Trump geçenlerde bir mitingde taraftarlarına ortak savunma için yeterli harcama yapmayan NATO ülkelerine Rusya’nın ne isterse yapabileceğini söyledi ve ABD’nin dünyadaki tüm müttefikleri dehşete düştü. Trump NATO gibi örgütlerin Amerika’yı soyduğu düşüncesinde. İlk döneminde diğer ülkeler savunma harcamalarını artırmazlarsa ABD’nin NATO’dan ayrılabileceğini söyledi.
Tabii bütün bunlar Ukrayna’nın Rusya’nın Vietnam’ına dönüştüğü bir ortamda Putin’in çok hoşuna gidiyor. Saddam Hüseyin ABD’nin Bağdat büyükelçisinin yaktığı yeşil ışık üzerine Kuveyt’i işgal etmişti. Eğer Rusya Ukrayna’da bir şekilde başarılı olursa ve ABD’nin yeterli harcama yapmayan müttefiklerine yardıma gelmeyeceğini bilirse nerelere kadar gidebileceğini tahmin etmeyi aziz okuyuculara bırakıyorum. Putin’in Sovyetler Birliği'nin eski sınırlarına dönmeye özlem duyduğu biliniyor.
Ukrayna’daki durum hala ciddiyetini ve belirsizliğini koruyor. Biden yönetimi ve Kongre Ukrayna'ya kendini savunması için 100 milyar dolar gönderdi ve 61 milyar yolda. İkinci kez seçilirse Trump’ın bu yardımı büyük ölçüde azaltacağı kesin. Geçenlerde Mar-a-Lago’da yandaşlarına Avrupalılar da vermezse Ukrayna’ya bir kuruş göndermeyeceğini, durumun Avrupalıları daha çok ilgilendirdiğini, Amerika ile arada bir okyanus olduğunu söyledi.
Putin, Ukrayna'ya yapılan tüm yardımların azaltılıp durdurulmasını savunan Trump'ın olası seçim zaferini dört gözle bekliyor. Tabii sadece Putin değil, Körfez ülkeleri, Suudi Arabistan ve Çin dahil dünyanın tüm otokratları Trump'ın yeniden seçilmesini istiyor.
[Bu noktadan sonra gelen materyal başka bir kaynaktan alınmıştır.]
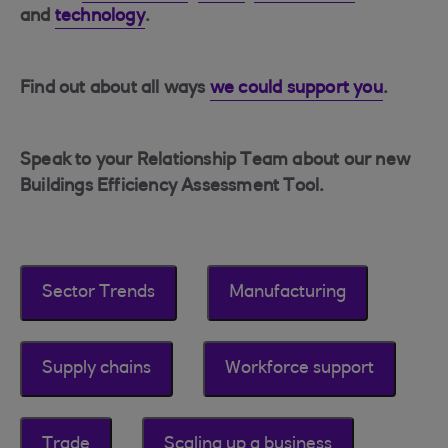
and
technology
.
Find out about all ways
we could support you
.
Speak to your Relationship Team about our new
Buildings Efficiency Assessment Tool.
Sector Trends
Manufacturing
Supply chains
Workforce support
Trade
Scaling up a business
Trump Ukrayna'ya yapılan ABD yardımının kısıtlanmasını ve tamamen kesilmesini savunuyor. Onun eski ulusal güvenlik danışmanı John Bolton "Trump ciddi ciddi NATO'dan çıkıyordu, biz durdurduk" dedi. Tabii bütün bunlar Trump'la çok özel bir ilişkisi olan Putin'in çok hoşuna gidiyordu.
Trump’ın Putin’e olan davranışının niçin bu kadar yumuşak ve sevecen olduğunu açıklamak zordur. Putin’in elinde Trump’ın Moskova’da iki seks işçisiyle alışılmadık bir eylem yaparken kaydedilen bir kasetin olduğu söylenir. Bu coğrafya kaset politikasına hiç yabancı değildir.
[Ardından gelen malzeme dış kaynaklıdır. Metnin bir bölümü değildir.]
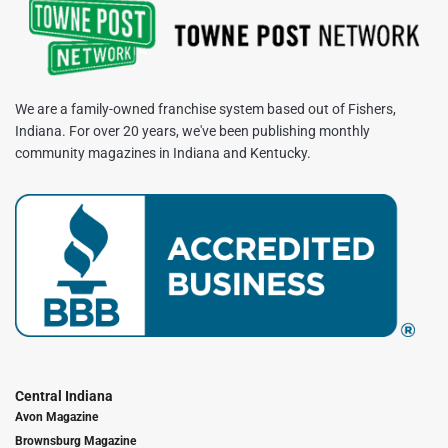
We are a family-owned franchise system based out of Fishers,
Indiana. For over 20 years, we've been publishing monthly
community magazines in Indiana and Kentucky.
Central Indiana
Avon Magazine
Brownsburg Magazine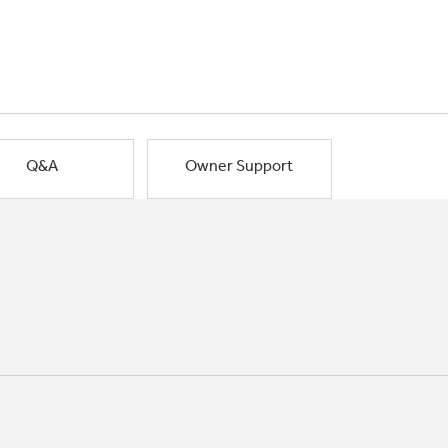
Q&A
Owner Support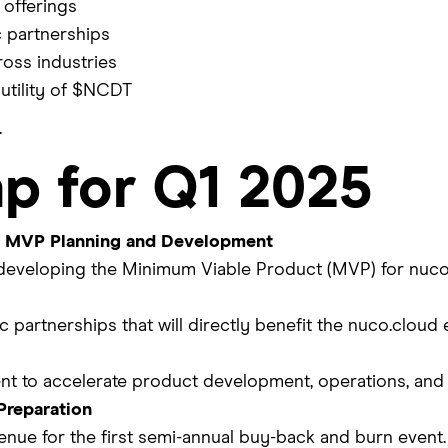
offerings
c partnerships
oss industries
utility of $NCDT
.
p for Q1 2025
 MVP Planning and Development
developing the Minimum Viable Product (MVP) for nuc
 partnerships that will directly benefit the nuco.cloud
lent to accelerate product development, operations, an
Preparation
enue for the first semi-annual buy-back and burn event.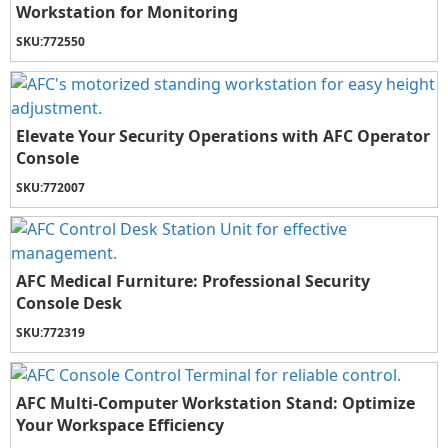
Workstation for Monitoring
SKU:
772550
Elevate Your Security Operations with AFC Operator
Console
SKU:
772007
AFC Medical Furniture: Professional Security
Console Desk
SKU:
772319
AFC Multi-Computer Workstation Stand: Optimize
Your Workspace Efficiency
Her ne kadar kendisi inkar etse de Trump’ın 2016 başkanlık seçimlerini büyük ölçüde Putin’in trollerinin Petersburg’da ürettiği ABD’deki fay hatlarını kaşıyan ve diğer aday Hillary Clinton’u itibarsızlaştıran milyonlarca sahte sosyal medya mesajı sayesinde kazandığı da bilinen başka bir gerçektir.
Geleneksel Amerikan dış politikası her zaman ulusal çıkarlarına yasal ve mümkünse demokratik bir kılıf bulmaya çalışmıştır. Oysa Trump'ın dış politikasının dayandığı ilkeler bizdeki "parayı veren düdüğü çalar" ve "ne kadar ekmek, o kadar köfte" atasözlerinin karşılığı olan ticaret prensipleridir.
Amerika’nın Asya’daki müttefiklerinin, özellikle Çin’in sürekli tehdidi altında olan Tayvan’ın bu felsefeyi uygulayan ikinci bir Trump iktidarını nasıl karşılayacaklarını tahmin etmek zor değildir.
Çin’in, Rusya’nın Ukrayna’daki olası bir başarısını kendisine Tayvan için yakılmış bir yeşil ışık olarak yorumlamasının ihtimali yüksektir. Trump şimdiye kadar kesinlikle Tayvan’ı savunacağına dair bir söz vermedi.
Trump buna karşın Kore’deki durum hakkında daha kesin fikirlere sahip. Eğer Güney Kore orada konuşlanan Amerikan askerleri için daha fazla ödeme yapmazsa onları bölgeden çekmeyi düşünüyor. Bölgedeki 30 bin kadar Amerikalı asker evine dönerse Kuzey Kore diktatörü Kim Jong Un bunu Güney'i işgal için mumlu bir davetiye olarak kabul eder.
Trump Kudüs’ü İsrail’in başkenti olarak tanıyan ilk ABD başkanıydı ve en İsrail yanlısı Amerikalı politikacılardan biri olarak tarihe geçmişti. Olası bir İsrail-İran savaşında kimin yanında olacağı bellidir. Filistin sorunu konusunda iki devletli çözümden çok uzaklaştığı da açıktır.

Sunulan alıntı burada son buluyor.